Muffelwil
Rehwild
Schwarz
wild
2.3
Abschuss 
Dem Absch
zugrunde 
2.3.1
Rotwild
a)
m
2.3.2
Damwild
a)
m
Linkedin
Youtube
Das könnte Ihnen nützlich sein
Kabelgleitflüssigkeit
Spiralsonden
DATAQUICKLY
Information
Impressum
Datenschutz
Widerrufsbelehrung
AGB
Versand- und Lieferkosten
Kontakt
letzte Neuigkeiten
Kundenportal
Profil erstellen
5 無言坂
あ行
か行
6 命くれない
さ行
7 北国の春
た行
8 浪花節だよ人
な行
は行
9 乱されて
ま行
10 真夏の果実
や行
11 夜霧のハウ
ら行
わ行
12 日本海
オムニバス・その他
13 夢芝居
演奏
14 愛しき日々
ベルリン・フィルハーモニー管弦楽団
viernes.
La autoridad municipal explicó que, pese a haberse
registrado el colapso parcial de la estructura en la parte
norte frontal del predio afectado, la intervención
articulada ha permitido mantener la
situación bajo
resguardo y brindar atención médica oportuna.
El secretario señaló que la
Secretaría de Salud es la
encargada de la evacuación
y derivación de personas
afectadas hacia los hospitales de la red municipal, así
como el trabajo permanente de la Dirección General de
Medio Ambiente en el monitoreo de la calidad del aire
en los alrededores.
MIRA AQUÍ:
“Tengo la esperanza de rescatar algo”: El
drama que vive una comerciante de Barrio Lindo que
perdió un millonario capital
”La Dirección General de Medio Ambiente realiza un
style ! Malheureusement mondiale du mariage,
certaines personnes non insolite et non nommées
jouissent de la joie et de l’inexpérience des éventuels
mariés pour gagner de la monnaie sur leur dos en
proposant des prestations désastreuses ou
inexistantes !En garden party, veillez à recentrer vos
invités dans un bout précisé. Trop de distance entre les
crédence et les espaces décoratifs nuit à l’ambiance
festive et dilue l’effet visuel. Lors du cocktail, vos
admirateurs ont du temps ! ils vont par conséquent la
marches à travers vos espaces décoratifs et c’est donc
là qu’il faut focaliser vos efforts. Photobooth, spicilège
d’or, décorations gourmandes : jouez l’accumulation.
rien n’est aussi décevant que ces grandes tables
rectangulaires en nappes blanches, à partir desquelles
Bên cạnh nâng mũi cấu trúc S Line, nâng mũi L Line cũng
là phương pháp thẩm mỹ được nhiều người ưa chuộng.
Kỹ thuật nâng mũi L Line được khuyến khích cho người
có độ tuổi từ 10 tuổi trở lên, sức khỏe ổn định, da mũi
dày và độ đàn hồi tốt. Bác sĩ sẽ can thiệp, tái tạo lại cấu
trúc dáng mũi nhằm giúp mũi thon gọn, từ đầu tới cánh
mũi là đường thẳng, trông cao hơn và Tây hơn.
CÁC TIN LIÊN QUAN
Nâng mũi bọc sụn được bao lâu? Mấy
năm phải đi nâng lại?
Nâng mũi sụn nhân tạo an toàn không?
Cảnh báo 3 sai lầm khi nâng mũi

--

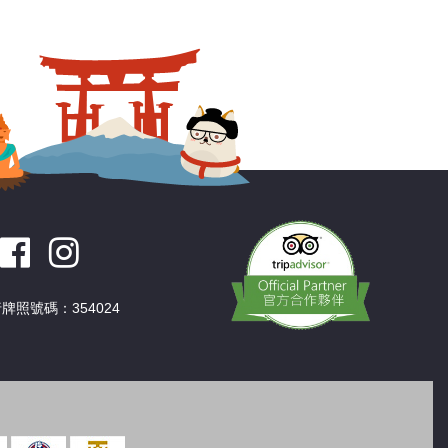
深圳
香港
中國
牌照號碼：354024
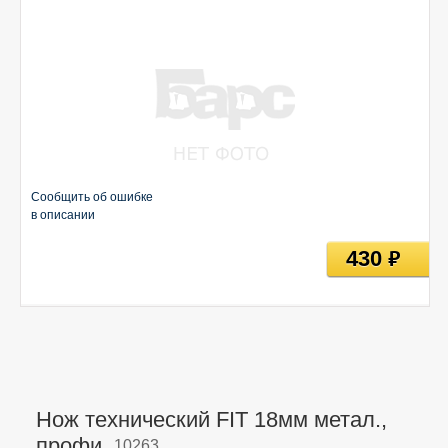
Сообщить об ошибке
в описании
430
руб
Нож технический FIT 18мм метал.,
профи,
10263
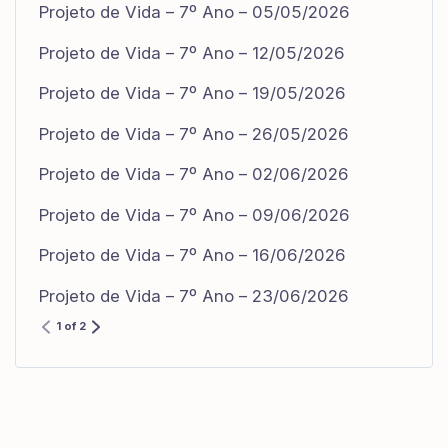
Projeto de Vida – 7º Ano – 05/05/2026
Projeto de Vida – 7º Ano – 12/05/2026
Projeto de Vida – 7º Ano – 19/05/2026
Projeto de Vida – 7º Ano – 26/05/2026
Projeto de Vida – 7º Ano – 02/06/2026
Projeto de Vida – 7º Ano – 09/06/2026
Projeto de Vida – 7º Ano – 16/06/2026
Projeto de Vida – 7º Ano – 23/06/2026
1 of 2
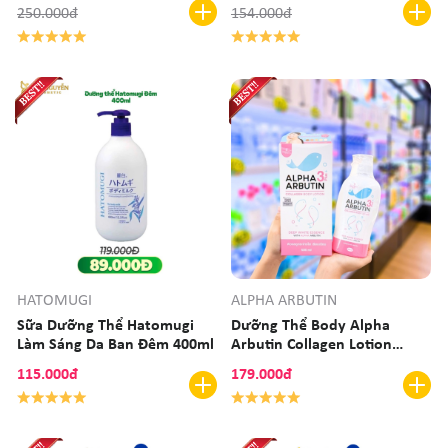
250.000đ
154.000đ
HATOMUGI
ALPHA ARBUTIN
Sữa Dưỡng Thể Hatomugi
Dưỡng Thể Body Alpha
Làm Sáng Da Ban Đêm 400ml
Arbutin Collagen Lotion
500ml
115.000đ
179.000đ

Problem statement:
Reproduce each line of the records in which the string "Medio" appears.

Expected output:
Medio Ambiente en el monitoreo de la calidad del aire
”La Dirección General de Medio Ambiente realiza un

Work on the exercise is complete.